**Description of the task:** Out of the entries that follow, copy each line containing "tvåbäddsrum".

(Records from a data collection)
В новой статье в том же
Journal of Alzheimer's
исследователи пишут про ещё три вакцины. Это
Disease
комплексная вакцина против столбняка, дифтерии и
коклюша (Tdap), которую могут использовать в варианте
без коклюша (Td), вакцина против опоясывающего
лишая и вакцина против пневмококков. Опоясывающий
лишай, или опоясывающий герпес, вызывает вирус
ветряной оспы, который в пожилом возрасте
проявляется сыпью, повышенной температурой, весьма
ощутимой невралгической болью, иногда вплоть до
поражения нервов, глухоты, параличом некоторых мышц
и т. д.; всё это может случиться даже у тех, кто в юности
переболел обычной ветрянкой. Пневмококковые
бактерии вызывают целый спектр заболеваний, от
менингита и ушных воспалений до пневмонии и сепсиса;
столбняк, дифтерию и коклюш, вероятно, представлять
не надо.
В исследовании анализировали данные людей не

---

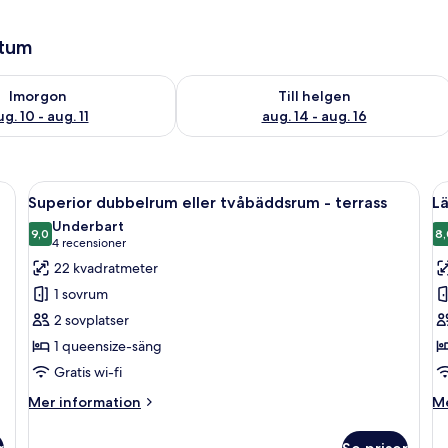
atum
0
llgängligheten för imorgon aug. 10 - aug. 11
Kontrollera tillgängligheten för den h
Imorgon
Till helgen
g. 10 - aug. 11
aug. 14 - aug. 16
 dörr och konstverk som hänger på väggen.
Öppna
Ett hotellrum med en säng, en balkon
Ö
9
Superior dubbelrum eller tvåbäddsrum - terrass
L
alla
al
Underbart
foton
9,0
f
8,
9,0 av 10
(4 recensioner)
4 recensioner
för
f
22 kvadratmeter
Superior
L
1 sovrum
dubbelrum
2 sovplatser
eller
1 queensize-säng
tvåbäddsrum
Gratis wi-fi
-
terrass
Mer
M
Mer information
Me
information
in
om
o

---

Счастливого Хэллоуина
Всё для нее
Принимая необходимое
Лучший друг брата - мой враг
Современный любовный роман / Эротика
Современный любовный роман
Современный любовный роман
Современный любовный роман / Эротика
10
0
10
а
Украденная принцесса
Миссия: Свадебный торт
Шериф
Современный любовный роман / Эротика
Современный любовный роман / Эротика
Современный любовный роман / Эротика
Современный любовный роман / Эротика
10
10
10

**Result of this exercise:**
Superior dubbelrum eller tvåbäddsrum - terrass
tvåbäddsrum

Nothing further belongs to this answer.